## What you need to do
Extract the lines from the first line of the records below through the line containing "24/7 emergency response", inclusive, and reproduce them exactly as written.

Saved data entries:
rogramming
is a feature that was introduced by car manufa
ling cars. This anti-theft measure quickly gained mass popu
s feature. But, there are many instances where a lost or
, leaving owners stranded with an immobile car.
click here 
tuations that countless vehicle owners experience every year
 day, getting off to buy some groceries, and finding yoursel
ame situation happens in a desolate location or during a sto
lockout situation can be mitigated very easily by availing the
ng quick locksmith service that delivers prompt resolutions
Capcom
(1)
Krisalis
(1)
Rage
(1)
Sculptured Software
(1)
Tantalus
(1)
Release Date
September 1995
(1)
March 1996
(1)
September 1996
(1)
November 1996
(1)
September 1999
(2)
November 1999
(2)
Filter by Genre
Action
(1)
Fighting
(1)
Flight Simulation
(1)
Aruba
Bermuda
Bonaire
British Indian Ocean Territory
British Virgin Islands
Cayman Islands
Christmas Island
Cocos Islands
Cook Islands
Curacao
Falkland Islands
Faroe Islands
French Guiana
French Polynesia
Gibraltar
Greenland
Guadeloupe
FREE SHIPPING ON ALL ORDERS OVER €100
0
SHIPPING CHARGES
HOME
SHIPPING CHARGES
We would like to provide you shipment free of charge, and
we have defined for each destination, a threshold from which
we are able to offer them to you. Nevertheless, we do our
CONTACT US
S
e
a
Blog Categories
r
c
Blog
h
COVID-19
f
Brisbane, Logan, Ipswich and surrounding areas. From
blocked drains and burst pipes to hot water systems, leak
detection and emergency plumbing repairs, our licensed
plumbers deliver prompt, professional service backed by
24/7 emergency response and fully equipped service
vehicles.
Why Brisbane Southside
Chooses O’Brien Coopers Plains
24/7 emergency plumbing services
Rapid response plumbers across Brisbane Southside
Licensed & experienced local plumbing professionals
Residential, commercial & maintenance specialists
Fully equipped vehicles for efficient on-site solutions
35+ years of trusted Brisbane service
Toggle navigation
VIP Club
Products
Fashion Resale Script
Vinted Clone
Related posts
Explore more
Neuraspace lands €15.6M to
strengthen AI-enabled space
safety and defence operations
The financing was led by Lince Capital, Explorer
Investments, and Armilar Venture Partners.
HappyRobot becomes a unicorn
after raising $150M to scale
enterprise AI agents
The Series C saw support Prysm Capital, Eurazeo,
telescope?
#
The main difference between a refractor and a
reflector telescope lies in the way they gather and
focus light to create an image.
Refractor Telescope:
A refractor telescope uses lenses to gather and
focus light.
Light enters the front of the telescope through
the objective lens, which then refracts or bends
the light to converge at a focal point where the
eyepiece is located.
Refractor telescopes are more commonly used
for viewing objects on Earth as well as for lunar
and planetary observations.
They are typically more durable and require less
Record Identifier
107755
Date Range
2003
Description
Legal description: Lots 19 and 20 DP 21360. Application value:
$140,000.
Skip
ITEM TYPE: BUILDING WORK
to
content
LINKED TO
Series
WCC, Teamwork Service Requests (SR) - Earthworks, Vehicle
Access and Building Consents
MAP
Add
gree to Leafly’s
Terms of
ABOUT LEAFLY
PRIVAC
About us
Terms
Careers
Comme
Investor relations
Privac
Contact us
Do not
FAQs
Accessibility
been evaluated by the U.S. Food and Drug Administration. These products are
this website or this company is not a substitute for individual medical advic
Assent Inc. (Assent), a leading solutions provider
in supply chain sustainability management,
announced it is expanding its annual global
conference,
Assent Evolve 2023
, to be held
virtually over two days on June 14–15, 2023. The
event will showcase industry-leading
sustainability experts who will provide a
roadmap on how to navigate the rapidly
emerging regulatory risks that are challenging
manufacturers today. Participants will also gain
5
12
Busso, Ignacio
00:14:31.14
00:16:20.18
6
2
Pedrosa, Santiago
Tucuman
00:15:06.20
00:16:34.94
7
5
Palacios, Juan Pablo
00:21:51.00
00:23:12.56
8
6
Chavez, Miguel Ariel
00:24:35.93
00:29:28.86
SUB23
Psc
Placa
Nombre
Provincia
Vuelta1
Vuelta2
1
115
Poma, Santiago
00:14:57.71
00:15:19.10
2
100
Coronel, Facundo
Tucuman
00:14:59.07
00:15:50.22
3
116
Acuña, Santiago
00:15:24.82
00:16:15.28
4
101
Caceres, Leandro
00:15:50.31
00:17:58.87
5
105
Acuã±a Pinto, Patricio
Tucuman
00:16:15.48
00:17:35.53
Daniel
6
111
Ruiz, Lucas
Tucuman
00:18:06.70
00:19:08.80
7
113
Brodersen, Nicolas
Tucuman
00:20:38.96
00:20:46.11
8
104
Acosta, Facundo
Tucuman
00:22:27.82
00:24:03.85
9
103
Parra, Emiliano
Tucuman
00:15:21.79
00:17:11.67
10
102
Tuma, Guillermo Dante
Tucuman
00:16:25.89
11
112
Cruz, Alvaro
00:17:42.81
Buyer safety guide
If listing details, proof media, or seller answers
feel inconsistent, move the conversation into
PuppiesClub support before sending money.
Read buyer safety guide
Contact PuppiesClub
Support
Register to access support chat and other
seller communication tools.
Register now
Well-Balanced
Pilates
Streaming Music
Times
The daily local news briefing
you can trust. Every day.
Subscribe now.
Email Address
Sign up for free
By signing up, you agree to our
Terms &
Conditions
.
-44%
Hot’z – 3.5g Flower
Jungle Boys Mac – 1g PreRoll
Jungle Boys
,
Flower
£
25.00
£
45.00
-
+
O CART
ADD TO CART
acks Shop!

## Your solution
rogramming
is a feature that was introduced by car manufa
ling cars. This anti-theft measure quickly gained mass popu
s feature. But, there are many instances where a lost or
, leaving owners stranded with an immobile car.
click here 
tuations that countless vehicle owners experience every year
 day, getting off to buy some groceries, and finding yoursel
ame situation happens in a desolate location or during a sto
lockout situation can be mitigated very easily by availing the
ng quick locksmith service that delivers prompt resolutions
Capcom
(1)
Krisalis
(1)
Rage
(1)
Sculptured Software
(1)
Tantalus
(1)
Release Date
September 1995
(1)
March 1996
(1)
September 1996
(1)
November 1996
(1)
September 1999
(2)
November 1999
(2)
Filter by Genre
Action
(1)
Fighting
(1)
Flight Simulation
(1)
Aruba
Bermuda
Bonaire
British Indian Ocean Territory
British Virgin Islands
Cayman Islands
Christmas Island
Cocos Islands
Cook Islands
Curacao
Falkland Islands
Faroe Islands
French Guiana
French Polynesia
Gibraltar
Greenland
Guadeloupe
FREE SHIPPING ON ALL ORDERS OVER €100
0
SHIPPING CHARGES
HOME
SHIPPING CHARGES
We would like to provide you shipment free of charge, and
we have defined for each destination, a threshold from which
we are able to offer them to you. Nevertheless, we do our
CONTACT US
S
e
a
Blog Categories
r
c
Blog
h
COVID-19
f
Brisbane, Logan, Ipswich and surrounding areas. From
blocked drains and burst pipes to hot water systems, leak
detection and emergency plumbing repairs, our licensed
plumbers deliver prompt, professional service backed by
24/7 emergency response and fully equipped service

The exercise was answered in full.